Friday, September 4, 2020

The rebuilding of Sparks Yard

In October of 2014 construction on this layout started this layout with a double staging yard.  The first part of the staging yard was for the Southern Pacific line extending west from Weso so it is referred to as Sparks.  For those who do not know the area, Sparks is just east of Reno and SP had a large yard there which UP still uses today.

A number if issues with this yard have come up after this long and I have also learned a few things with experience of running the layout that makes me want to rebuild of the Sparks yard.  I will list those issues and planed solutions below.

  • These were my first Fast Tracks turnouts which I did with code 80 rail in a jig designed for code 55.  While the code 80 rail fit into the jig, the performance of these turnouts has never matched that of later turnouts done with code 55.  The plan will be to use code 80 Peco Electrofrog turnouts in the rebuild.

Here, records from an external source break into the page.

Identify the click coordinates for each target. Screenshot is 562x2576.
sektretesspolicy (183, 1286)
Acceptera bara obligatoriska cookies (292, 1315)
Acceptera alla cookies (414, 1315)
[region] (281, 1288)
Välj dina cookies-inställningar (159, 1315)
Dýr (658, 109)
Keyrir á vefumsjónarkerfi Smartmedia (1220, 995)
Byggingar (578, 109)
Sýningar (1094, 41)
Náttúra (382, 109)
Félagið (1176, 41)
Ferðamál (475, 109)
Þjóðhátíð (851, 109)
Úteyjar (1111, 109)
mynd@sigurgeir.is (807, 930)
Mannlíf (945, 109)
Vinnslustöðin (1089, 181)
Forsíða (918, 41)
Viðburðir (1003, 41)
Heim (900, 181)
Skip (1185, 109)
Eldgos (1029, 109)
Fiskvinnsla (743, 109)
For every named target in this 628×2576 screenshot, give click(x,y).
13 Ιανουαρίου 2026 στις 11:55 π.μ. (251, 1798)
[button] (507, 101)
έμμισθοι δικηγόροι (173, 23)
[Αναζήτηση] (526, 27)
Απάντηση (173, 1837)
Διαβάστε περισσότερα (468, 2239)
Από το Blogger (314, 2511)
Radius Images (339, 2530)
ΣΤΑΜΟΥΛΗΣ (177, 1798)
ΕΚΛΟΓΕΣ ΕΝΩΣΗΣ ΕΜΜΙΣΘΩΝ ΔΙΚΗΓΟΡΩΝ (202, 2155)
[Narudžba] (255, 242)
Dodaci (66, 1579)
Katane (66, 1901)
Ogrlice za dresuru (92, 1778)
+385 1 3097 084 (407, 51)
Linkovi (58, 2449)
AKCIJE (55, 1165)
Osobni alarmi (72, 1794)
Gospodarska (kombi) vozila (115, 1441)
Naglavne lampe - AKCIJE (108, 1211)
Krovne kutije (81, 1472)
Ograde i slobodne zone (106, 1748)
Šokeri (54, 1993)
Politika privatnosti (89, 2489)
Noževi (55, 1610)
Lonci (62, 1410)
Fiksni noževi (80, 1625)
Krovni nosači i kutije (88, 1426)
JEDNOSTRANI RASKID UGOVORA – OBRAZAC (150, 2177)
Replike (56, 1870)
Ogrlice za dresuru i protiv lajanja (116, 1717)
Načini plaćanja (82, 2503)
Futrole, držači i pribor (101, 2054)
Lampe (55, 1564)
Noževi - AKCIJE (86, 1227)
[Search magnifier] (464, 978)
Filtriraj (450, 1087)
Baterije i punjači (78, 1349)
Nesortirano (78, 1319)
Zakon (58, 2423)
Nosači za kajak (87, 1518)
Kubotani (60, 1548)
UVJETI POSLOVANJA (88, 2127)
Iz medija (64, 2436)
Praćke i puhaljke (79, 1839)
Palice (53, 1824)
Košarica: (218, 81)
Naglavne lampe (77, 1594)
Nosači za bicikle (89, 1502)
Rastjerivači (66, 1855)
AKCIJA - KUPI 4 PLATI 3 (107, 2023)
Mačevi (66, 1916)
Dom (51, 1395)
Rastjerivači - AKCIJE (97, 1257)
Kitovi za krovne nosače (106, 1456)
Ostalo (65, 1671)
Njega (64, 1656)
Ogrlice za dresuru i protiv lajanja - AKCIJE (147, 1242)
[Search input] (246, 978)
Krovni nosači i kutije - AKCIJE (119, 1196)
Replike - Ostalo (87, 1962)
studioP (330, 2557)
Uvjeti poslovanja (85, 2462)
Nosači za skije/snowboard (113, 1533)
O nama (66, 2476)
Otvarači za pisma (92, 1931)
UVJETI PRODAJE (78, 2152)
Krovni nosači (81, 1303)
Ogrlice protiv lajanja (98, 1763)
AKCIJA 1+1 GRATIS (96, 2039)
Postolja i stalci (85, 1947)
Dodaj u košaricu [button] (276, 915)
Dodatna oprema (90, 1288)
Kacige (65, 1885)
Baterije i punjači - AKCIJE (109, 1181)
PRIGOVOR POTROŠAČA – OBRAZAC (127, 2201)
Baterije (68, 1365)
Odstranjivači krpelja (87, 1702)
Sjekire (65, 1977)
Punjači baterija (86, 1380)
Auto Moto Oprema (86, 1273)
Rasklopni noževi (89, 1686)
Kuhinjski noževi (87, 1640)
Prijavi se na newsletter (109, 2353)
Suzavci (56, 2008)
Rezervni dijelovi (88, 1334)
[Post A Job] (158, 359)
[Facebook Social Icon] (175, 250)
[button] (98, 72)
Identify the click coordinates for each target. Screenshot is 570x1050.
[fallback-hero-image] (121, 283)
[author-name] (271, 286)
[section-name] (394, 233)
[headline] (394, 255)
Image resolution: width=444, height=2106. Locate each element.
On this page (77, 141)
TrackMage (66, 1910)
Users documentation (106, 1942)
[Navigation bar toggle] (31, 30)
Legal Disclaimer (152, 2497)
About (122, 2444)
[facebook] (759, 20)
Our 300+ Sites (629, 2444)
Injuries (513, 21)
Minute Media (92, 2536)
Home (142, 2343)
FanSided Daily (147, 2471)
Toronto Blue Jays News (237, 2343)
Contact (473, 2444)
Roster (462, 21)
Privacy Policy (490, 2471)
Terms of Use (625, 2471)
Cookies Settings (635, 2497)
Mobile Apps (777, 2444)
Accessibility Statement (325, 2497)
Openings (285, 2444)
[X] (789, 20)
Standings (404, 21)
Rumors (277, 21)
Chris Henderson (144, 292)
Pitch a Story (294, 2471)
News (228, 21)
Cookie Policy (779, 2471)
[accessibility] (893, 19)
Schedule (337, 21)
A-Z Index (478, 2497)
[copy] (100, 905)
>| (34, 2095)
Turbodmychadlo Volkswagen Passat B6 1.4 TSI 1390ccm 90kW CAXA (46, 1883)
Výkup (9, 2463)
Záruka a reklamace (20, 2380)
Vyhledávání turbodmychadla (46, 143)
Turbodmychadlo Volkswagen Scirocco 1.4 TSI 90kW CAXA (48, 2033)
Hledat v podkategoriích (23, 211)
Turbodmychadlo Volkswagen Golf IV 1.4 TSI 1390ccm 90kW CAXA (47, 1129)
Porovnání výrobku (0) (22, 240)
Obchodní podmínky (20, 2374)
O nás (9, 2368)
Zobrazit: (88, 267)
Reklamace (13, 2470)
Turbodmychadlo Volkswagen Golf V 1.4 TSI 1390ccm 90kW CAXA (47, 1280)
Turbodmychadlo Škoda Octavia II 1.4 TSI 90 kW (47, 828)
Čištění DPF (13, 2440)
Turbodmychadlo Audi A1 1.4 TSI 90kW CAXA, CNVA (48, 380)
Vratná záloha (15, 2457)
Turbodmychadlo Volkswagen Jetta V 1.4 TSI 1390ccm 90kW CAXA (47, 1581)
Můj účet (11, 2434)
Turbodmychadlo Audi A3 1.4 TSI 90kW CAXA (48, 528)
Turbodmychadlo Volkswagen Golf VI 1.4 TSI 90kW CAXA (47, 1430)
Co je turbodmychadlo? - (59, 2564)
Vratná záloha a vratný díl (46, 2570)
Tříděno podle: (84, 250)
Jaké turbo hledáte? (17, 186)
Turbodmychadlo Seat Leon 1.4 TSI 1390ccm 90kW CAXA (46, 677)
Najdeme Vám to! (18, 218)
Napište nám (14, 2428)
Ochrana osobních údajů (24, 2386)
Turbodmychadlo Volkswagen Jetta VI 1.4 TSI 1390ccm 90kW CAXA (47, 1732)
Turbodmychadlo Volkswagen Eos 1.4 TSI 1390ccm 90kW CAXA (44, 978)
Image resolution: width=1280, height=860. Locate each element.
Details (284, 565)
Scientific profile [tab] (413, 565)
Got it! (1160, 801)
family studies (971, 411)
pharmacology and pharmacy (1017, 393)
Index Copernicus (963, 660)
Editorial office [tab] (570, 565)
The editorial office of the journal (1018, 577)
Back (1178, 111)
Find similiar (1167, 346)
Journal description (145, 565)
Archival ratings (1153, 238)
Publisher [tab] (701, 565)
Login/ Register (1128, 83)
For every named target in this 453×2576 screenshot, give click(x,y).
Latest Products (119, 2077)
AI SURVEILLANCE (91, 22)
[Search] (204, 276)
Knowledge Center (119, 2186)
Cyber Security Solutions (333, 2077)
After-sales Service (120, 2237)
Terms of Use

  • The layout of the yard ladders was compromised to try to fit in a 5th track.  The new layout will still have 5 tracks but with the 5th one being as a siding off of the return track.

  •  The controls were designed to allow for train movement in both directions and this added complication to the control panel and wiring.  After running the layout for 6 years and always running the trains in and out in one direction I now realize that this is not necessary.
  • A railroad herald made of Masonite that had been glued to a cabinet door above the yard fell damaging 2 control switches and cracking the acrylic of the control panel.  As the yard layout and control scheme will be different, a new control panel will be built using the existing housing.

And so it has begun as seen in the photo above.   This is the entry into the yard from the helix.  Five original turnouts have been removed and the sidings will be cut back to make way for the new track and turnouts.  Once this end of the yard is done then work will begin on the other end.  This will not be a quick project and I expect it may take a couple months as least.   The layout can still be operated using the other staging yard.  Updates will be coming in future posts.